È intervenuta poi Anna Castiglia, parlando della competizione femminile nel mondo musicale. «Perché c’è questa rivalità? Non perché sia una delle caratteristiche genetiche della donna, ma perché gli spazi che ci vengono concessi sono ancora troppo pochi. Di conseguenza, tutte tendono ad accanirsi su quegli stessi, e chi riesce a emergere finisce spesso per essere odiata. Se le opportunità fossero più ampie, ci sarebbe meno competizione. Per questo credo che cooperare sia un esercizio importante: ci allena a superare quella tensione che, volenti o nolenti, ci portiamo dentro».

Questa riflessione si concretizza nel collettivo Canta Fino a Dieci, nato a Torino da cinque cantautrici transfemministe. «Per me far parte di questo collettivo è un vero esercizio: mi aiuta a ridimensionare l’ego – spiega Castiglia –  e a mettere in discussione l’idea, ancora troppo diffusa, che tra donne debba esserci antagonismo. Insieme alle altre ragazze cerco ogni giorno di costruire qualcosa, puntando sulla collaborazione anziché sul confronto continuo». Roberta Giallo aggiunge: «ho incontrato donne ostili, non preparate alla collaborazione, ma anche donne che mi hanno capita, mi hanno apprezzata, mi hanno aiutata».

John Vignola ha poi osservato come spesso le case discografiche spremano gli artisti, indipendentemente dal genere, fino all’osso, creando nel pubblico l’aspettativa che un artista debba produrre costantemente, senza mai fermarsi. «Non dico che l’andare avanti a tutti i costi ed essere tenaci sia sbagliato – ha affermato Castiglia – ma riconosco che è qualcosa che ho interiorizzato e mi è stato trasmesso culturalmente. Però si può, e si deve, lavorare per decostruire questi meccanismi ».

Alla fine dell’incontro Roberta Giallo ha espresso un desiderio: «Voglio che oggi o domani possa esistere una tradizione di donne che abbiano lasciato un segno nella musica. Non solo per l’estetica della voce o per la presenza scenica, ma perché hanno saputo veicolare le loro parole, le loro idee, attraverso le canzoni.». Anna Castiglia ha poi aggiunto: «Cominciate a fare caso se nei festival, nei programmi televisivi o nel mondo dell’intrattenimento trovate davvero un ambiente paritario. E, se non lo è, fatelo notare anche a chi vi sta intorno. Per me, la comunicazione viene prima di tutto: parlate di questi temi, anche se vi dicono che state esagerando».

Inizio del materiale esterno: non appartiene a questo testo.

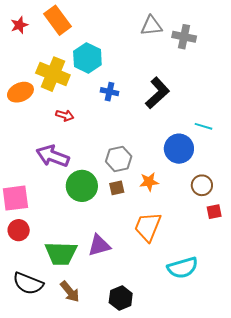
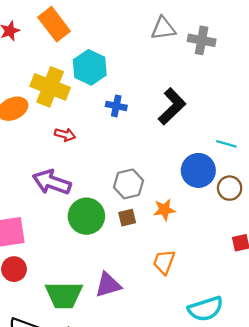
brown circle: (202, 185) -> (230, 188), moved
orange trapezoid: (148, 227) -> (164, 262), size x0.7

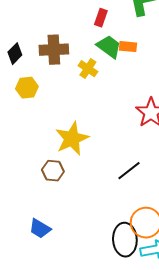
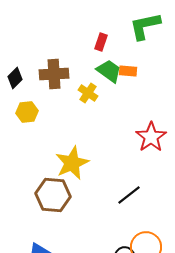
brown hexagon: (53, 171) -> (53, 195), size x1.6

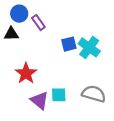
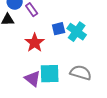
red star: (26, 73) -> (35, 43), moved
cyan square: (59, 95) -> (50, 74), size x1.5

Salutando il pubblico, John Vignola ha lanciato una riflessione provocatoria ma essenziale: perché alcune frasi, come “le donne sono migliori degli uomini”, sembrano meno sessiste di altre? La vera sfida – suggerisce – è riconoscere che anche un’apparente benevolenza può celare uno squilibrio di fondo, e che ogni affermazione merita sempre uno sguardo critico e attento.